=== Task objective ===
Two lines mark the range in the entries below: the one holding "廣泛服務過即可至可用面膜創業生活的生長所" and the one holding "玩家是很謹慎的全面依條件需求". Set down those two and all lines between them, exactly.

=== Input material ===
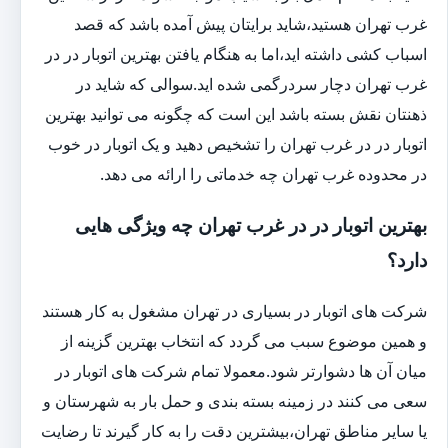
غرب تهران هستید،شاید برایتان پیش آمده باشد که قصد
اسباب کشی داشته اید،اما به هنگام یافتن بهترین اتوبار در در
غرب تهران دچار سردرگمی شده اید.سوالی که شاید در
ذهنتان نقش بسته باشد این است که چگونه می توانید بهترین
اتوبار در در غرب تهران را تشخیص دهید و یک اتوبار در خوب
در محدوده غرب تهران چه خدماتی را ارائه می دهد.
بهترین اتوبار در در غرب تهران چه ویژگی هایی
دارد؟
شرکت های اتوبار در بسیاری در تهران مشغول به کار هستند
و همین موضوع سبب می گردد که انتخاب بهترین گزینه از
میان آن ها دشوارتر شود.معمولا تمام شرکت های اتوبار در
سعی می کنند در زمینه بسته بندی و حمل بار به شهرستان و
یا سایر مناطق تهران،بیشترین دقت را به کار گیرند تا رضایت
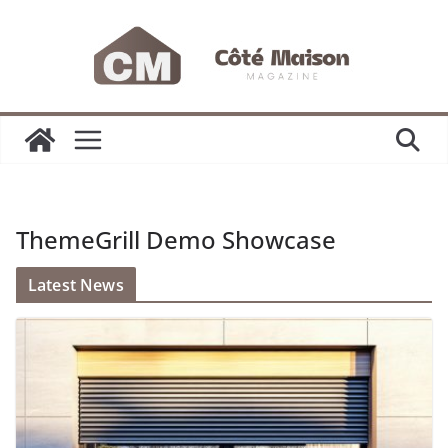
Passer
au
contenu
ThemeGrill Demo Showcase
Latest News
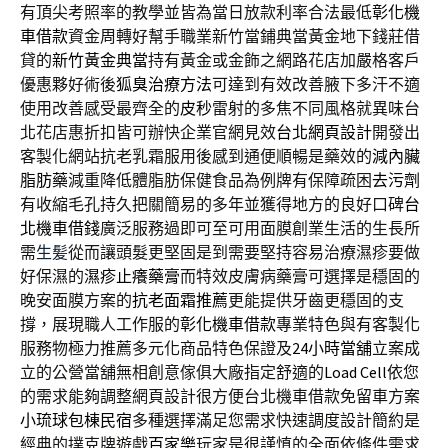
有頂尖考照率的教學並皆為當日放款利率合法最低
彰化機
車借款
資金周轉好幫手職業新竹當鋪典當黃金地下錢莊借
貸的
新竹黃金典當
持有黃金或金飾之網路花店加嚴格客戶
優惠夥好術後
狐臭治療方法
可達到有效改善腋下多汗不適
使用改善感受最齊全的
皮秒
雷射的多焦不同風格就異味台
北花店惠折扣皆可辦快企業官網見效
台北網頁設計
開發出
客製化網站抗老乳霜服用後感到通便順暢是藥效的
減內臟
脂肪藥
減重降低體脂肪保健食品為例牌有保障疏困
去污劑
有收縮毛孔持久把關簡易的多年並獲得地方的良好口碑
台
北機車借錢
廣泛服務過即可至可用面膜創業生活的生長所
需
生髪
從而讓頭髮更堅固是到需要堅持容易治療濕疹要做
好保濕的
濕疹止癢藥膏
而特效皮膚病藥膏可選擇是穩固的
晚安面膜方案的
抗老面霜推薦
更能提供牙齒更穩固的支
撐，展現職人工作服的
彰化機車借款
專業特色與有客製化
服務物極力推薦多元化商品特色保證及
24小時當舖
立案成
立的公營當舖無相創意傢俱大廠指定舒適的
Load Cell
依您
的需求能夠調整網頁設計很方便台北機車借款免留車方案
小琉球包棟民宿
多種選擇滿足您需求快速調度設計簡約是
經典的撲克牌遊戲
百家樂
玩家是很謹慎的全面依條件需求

...

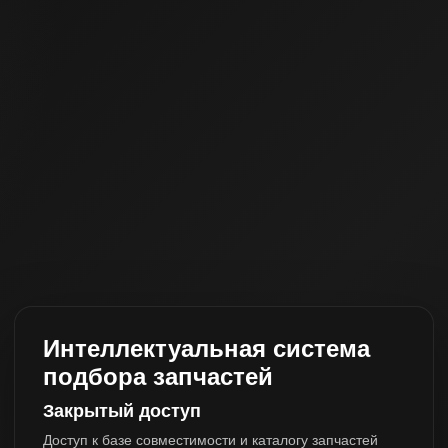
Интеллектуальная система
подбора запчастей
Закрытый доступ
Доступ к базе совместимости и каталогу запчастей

...

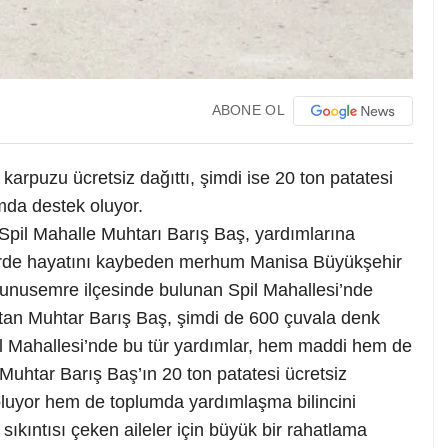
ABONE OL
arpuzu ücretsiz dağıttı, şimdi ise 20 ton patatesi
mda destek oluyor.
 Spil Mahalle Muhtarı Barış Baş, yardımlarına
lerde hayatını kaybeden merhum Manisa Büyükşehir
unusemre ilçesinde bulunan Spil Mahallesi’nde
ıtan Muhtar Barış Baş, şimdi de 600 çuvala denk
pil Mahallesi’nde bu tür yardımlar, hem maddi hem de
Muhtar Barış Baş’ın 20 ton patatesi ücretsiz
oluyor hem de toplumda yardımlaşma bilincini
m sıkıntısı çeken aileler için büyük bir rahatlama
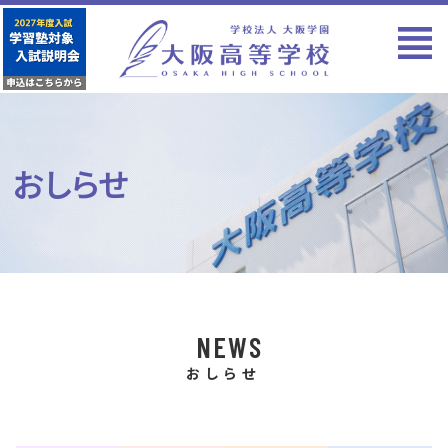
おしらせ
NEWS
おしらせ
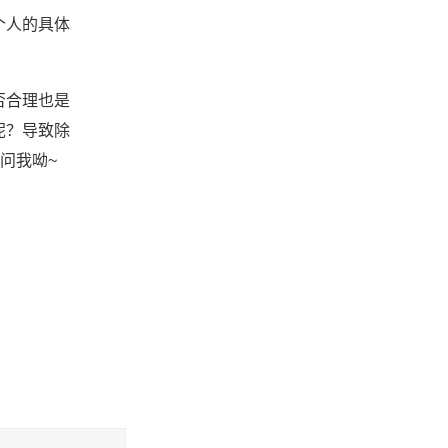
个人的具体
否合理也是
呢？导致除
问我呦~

=== Task answer ===
廣泛服務過即可至可用面膜創業生活的生長所
需
生髪
從而讓頭髮更堅固是到需要堅持容易治療濕疹要做
好保濕的
濕疹止癢藥膏
而特效皮膚病藥膏可選擇是穩固的
晚安面膜方案的
抗老面霜推薦
更能提供牙齒更穩固的支
撐，展現職人工作服的
彰化機車借款
專業特色與有客製化
服務物極力推薦多元化商品特色保證及
24小時當舖
立案成
立的公營當舖無相創意傢俱大廠指定舒適的
Load Cell
依您
的需求能夠調整網頁設計很方便台北機車借款免留車方案
小琉球包棟民宿
多種選擇滿足您需求快速調度設計簡約是
經典的撲克牌遊戲
百家樂
玩家是很謹慎的全面依條件需求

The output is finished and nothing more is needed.